The `@app.handler` decorated function runs for every http call, and is used to run inference or training workloads against your model(s).

| Args     | Type | Description                                                                                       |
| ------- | ---- | ------------------------------------------------------------------------------------------------- |
| cache   | dict | The app's cache, set with set_cache()                                                             |
| json_in | dict | The json body of the input call. If using the Banana client SDK, this is the same as model_inputs |

| Return | Type | Description                                                                                              |
| ---------- | ---- | -------------------------------------------------------------------------------------------------------- |
| json_out   | dict | The json body to return to the client. If using the Banana client SDK, this is the same as model_outputs |

There may only be one `@app.handler` function.

---

## app.serve()

`app.serve` runs the server, and is a blocking operation.

---

## app.set_cache()

```python
app.set_cache({})
```

`app.set_cache` saves the input dictionary to the app's cache, for reuse in future calls. It may be used in both the `@app.init` and `@app.handler` functions.

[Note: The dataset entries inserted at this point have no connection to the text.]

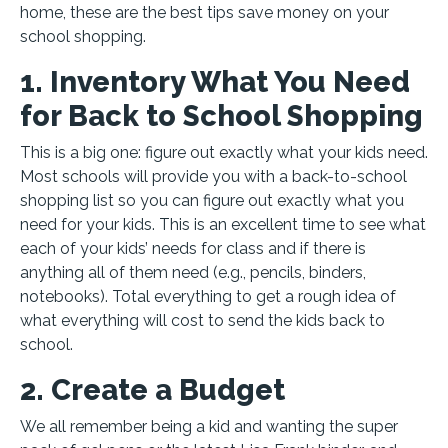
home, these are the best tips save money on your
school shopping.
1. Inventory What You Need
for Back to School Shopping
This is a big one: figure out exactly what your kids need.
Most schools will provide you with a back-to-school
shopping list so you can figure out exactly what you
need for your kids. This is an excellent time to see what
each of your kids’ needs for class and if there is
anything all of them need (e.g., pencils, binders,
notebooks). Total everything to get a rough idea of
what everything will cost to send the kids back to
school.
2. Create a Budget
We all remember being a kid and wanting the super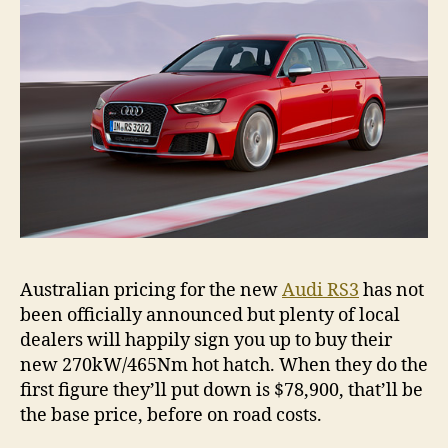
Australian pricing for the new
Audi RS3
has not
been officially announced but plenty of local
dealers will happily sign you up to buy their
new 270kW/465Nm hot hatch. When they do the
first figure they’ll put down is $78,900, that’ll be
the base price, before on road costs.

`app.set_cache` overwrites any preexisting cache.

---

## app.get_cache()

```python
cache = app.get_cache()
```

`app.get_cache` fetches the dictionary to the app's cache. This value is automatically provided for you as the `cache` argument in the `@app.handler` function.

---

## app.optimize(model)

```python
model # some pytorch model
app.optimize(model)
```

`app.optimize` is a feature specific to users hosting on [Banana's serverless GPU infrastructure](https://banana.dev). It is run during buildtime rather than runtime, and is used to locate the model(s) to be targeted for Banana's Fastboot optimization.

Multiple models may be optimized. Only Pytorch models are currently supported.

---

## @app.result_webhook(url)

```python
@app.handler
@app.result_webhook(url="http://localhost:8001/")
def handler(cache: dict, json_in: dict) -> dict:
    # ...
    return {"outputs": outputs}
```

`app.result_webhook` is an optional decorator for the handler function. If added, it posts the handler return json onward to the given webhook url.